One of the reasons I read is to escape. Sounds simple, doesn’t it? And my favorite genre is any type of popular fiction with a strong healthy relationship. I used to say I loved only romance, but then I discovered thrillers with strong relationships who scoffed at being called romances. But so what? I like a healthy relationship no matter what the genre. The partners must be even: tempered, willed, smart, economic. I’m not the fan of very rich against very poor plots, or one with power and one not so much. That’s the beauty of fiction and the vast amount available; you can find what you want without looking too hard.

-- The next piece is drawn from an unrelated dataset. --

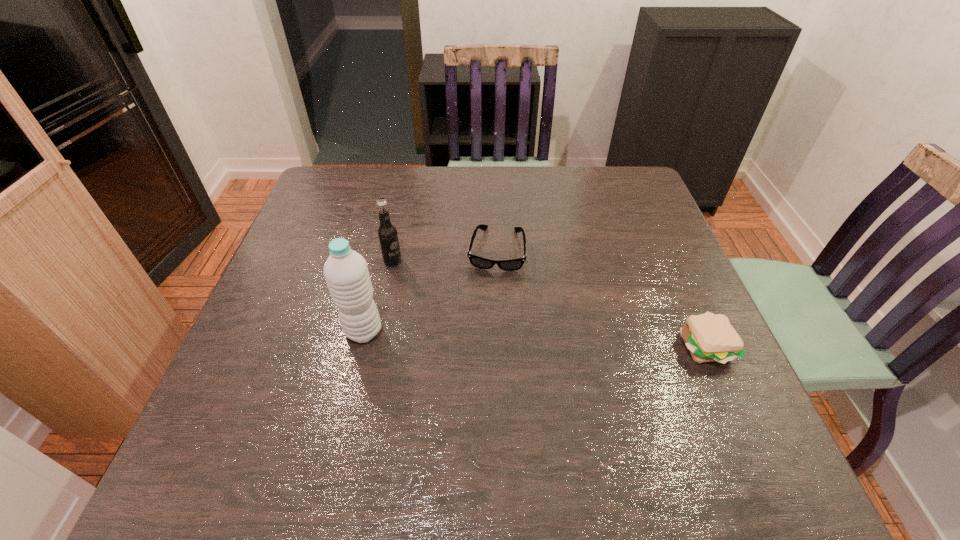 Identify which object is the third nearest to the shortest object. Please provide its 2D coordinates. Your answer should be formatted as a tuple, i.e. [(x, y)], where the tuple contains the x and y coordinates of a point satisfying the conditions above.

[(709, 337)]

Where is `free spot that satisfies the following two spatial constraints: 1. on the front side of the patty; 2. on the left side of the water bottle`? The width and height of the screenshot is (960, 540). free spot that satisfies the following two spatial constraints: 1. on the front side of the patty; 2. on the left side of the water bottle is located at coordinates (360, 346).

But I also learn a great deal in my reading. Over the years, I learned how to be a manager in business, how to sell myself, how to deal with husbands and children and most of all to travel to places I never dreamed existed. But one thing I never indulged was the fanaticism of worshiping cover models. I really missed the boat on it. Objectification makes me very uncomfortable so for years I stayed away from any discussion of favorite cover model. I have no clue about the men or women who grace the pages and screens of books. It’s not important to me. So much so it’s an auto hide for me to block people on social media sites if they really love the—to me—odd habit of posting pictures in their status or blogs. I don’t condemn I’d just rather not see them—clothed or otherwise.

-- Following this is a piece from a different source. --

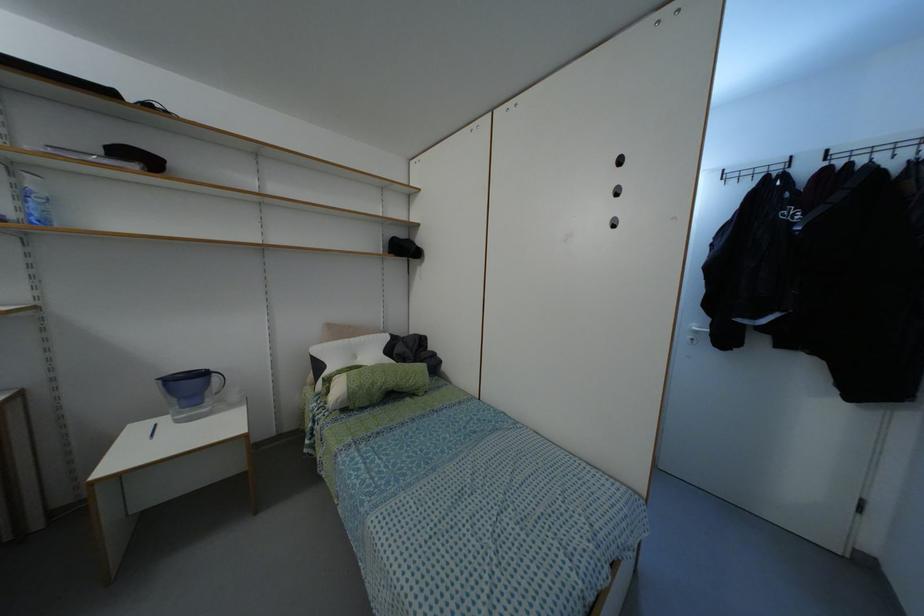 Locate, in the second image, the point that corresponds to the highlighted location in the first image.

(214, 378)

When I read, I see my own visuals, just the way I want them, I don’t depend on the cover to dictate the features of any of the characters or the locale. So whether or not a cover matches the interior characters is really not too important. Sometimes the author puts a great deal of description into her characters but on the whole it’s usually just enough to allow me as a reader to build up the world in my head. It’s not to say I don’t like a beautiful cover with bright colors, and I’m not opposed to enjoying artistic renderings. And I’ve never been happy with just a flower on a cover. But the almost totally naked man or woman, face or no face, on a cover isn’t something I collect.
So imagine my consternation when I received a request from Harlequin to spread the news about an upcoming episode of The Bachelor (Monday nights, ABC). The publisher is partnering with the production to offer a three-cover deal to one of the female contestants to model with the bachelor to grace the covers of Harlequin novels.
Hmm. First, in all honesty, I’ll admit I don’t watch the show. The concept isn’t one to appeal to me. It seems to be a rich, or so it appears, eligible bachelor who is looking for a wife. There is nothing wrong with the show’s concept. It’s capitalizing on a very basic human desire, love.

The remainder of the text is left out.